Guillermo Rigondeaux made his long anticipated pro debut Friday night in Florida. This guy is an all time great amateur. He won two Olympic gold medals for Cuba (2000, 2004), and two world amateur championships (2001, 2005). There was a lot of excitement when it was announced that he would finally turn pro. He is now living in Miami, and is training out of the same camp as Yuriorkis Gamboa and Erislandi Lara.
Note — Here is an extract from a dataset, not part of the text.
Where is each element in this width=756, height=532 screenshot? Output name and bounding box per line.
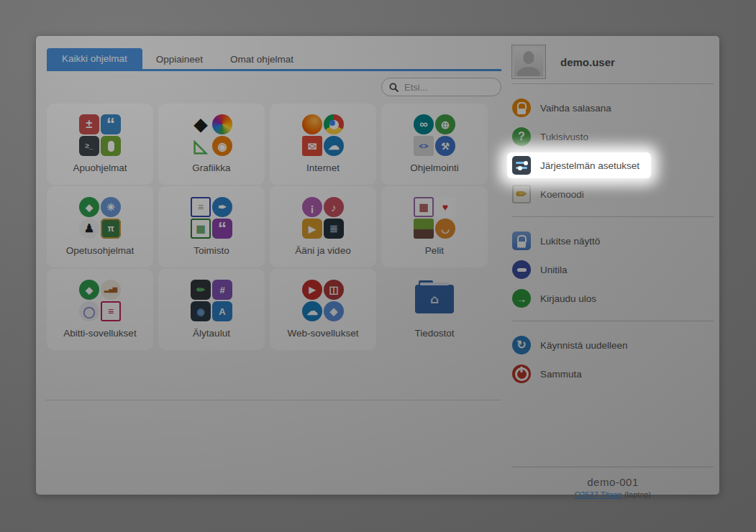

You really don’t learn a whole lot about Guillermo from this fight. His opponent Juan Noriega (3-3) was visibly intimidated by him, and constantly fought on the back foot. Rigondeaux didn’t seem all that comfortable chasing. I think he’s the type of guy who prefers to counter punch. It look as though he was a little bit out of his element having to force the fight. He doesn’t seem to throw the jab with any authority. He tends to just use his lead hand to measure his opponent, and then looks for openings to throw power shots with his left. This could be because he knew his opponent was outclassed and was just looking for a quick finish, but it’s something to watch for.
You can see why he was such an accomplished amateur. He is certainly very skilled. He moves well, his reflexes are excellent and his hand speed is absolutely devastating. It’s just a matter of how it will all translate in the pros. We need to see him in some more meaningful contests to get an idea of that.
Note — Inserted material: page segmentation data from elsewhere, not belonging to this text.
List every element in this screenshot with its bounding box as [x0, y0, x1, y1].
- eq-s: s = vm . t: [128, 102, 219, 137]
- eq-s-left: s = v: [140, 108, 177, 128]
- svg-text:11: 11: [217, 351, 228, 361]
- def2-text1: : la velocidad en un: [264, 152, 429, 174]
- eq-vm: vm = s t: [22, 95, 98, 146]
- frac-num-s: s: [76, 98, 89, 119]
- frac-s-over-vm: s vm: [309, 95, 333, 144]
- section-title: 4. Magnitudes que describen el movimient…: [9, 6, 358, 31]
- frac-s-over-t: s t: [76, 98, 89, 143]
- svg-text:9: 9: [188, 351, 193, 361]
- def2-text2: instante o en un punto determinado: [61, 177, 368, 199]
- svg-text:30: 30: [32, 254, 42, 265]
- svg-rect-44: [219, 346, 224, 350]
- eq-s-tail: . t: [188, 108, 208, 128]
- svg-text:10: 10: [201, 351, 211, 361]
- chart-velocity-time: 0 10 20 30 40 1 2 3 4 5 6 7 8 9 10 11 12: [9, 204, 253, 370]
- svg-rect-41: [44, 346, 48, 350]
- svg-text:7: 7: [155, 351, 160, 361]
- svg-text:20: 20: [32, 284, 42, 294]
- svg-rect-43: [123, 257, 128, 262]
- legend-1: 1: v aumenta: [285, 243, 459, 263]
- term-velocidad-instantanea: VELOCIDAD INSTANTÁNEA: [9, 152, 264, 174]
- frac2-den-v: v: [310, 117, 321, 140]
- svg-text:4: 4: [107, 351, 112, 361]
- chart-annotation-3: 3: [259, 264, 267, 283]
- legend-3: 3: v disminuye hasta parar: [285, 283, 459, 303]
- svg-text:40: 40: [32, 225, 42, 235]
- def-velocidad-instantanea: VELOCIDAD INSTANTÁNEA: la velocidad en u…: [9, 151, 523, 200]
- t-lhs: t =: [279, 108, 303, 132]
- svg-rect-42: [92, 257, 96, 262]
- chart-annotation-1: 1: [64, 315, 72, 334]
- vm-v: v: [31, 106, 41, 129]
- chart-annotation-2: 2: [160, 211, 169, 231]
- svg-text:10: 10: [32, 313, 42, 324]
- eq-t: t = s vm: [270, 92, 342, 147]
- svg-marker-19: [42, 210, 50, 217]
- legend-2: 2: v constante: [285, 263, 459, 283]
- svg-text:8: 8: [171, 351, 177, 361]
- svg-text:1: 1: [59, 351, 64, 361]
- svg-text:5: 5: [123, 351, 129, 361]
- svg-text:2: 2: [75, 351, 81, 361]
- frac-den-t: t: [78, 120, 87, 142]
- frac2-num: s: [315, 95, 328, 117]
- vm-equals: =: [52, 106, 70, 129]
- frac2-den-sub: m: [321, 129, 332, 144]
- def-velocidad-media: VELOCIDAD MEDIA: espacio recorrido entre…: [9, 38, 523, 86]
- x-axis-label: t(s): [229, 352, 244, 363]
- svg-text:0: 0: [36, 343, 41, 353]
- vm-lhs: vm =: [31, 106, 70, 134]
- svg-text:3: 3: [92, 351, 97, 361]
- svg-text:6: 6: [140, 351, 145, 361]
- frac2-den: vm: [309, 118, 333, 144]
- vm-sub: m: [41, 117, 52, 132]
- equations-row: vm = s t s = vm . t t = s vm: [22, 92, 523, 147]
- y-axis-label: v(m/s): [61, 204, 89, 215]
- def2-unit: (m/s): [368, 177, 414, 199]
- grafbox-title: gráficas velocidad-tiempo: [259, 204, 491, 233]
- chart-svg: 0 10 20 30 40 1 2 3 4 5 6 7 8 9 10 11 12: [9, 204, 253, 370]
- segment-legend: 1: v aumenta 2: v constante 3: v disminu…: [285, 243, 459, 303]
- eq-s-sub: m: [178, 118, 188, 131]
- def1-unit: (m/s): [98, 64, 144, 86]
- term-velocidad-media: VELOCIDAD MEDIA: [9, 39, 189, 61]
Rigondeaux is 28 now. That’s getting on a bit for a super bantamweight. I don’t see that necessarily being a problem, but they are going to need to move him along pretty quickly. I would like to see him stay very busy while he racks up a few more wins against lower level opponents. He will need that ring time to adapt his style to the pro game. But after that, he will want to step up quite fast, if he is to become champion in a very tough division.